The crimes Hepler, Scott, and Mizhena have committed against the gaming community have nothing to do with the quality of writing. It is because they are women who dare to have a voice, who open their mouths while existing within the gaming space. For so long, gaming has exclusively pandered to a straight cis white male audience that any deviation from the norm is met with a violent uproar from those who would maintain the status quo. They see anything that doesn't exclusively pander to them and the opening up of the gaming medium to other people as a threat on their very existence.

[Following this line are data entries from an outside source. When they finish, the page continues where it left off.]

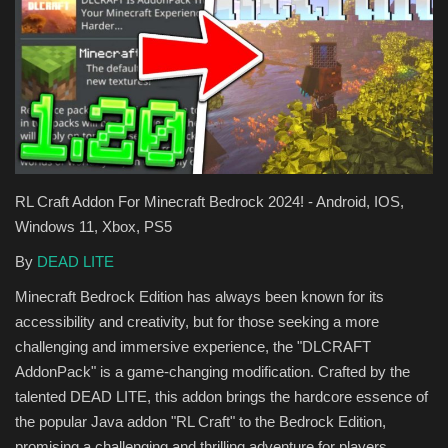
Texture Packs
PRIVACY POLICY
MODS
REALMS
RL Craft Addon For Minecraft Bedrock 2024! - Android, IOS,
Windows 11, Xbox, PS5
SERVERS
By
DEAD LITE
GUIDES
Minecraft Bedrock Edition has always been known for its
accessibility and creativity, but for those seeking a more
CONTACT
challenging and immersive experience, the "DLCRAFT
AddonPack" is a game-changing modification. Crafted by the
talented DEAD LITE, this addon brings the hardcore essence of
the popular Java addon "RL Craft" to the Bedrock Edition,
promising a challenging and thrilling adventure for players.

And maybe they are right. Queer characters are gradually becoming more normalized within the gaming medium, whether it's through Paizo's Pathfinder, the updated Baldur's Gate, Shadowrun, and even in big-budget MMORPGs like The Secret World queer characters are leaving a larger footprint upon the medium. This is largely in part thanks to people like Amber Scott, people who value stories that appeal to a wide variety of audience, who refuse to cave to the bullying and harassment of violent conservative reactionaries. It's important to remember when looking upon the face of horror that is often the gaming community, that these sorts of bigots are only lashing out in fear. They are slowly but surely losing their stranglehold over this medium.

They are of course unaware, that until their petulant whining Mizhena might have gone unnoticed by the world at large.  The power she wields is power they've unwittingly given her. A four-sentence paragraph contains a newfound weight and meaning of a character who dares to exist in the face of violent bigotry.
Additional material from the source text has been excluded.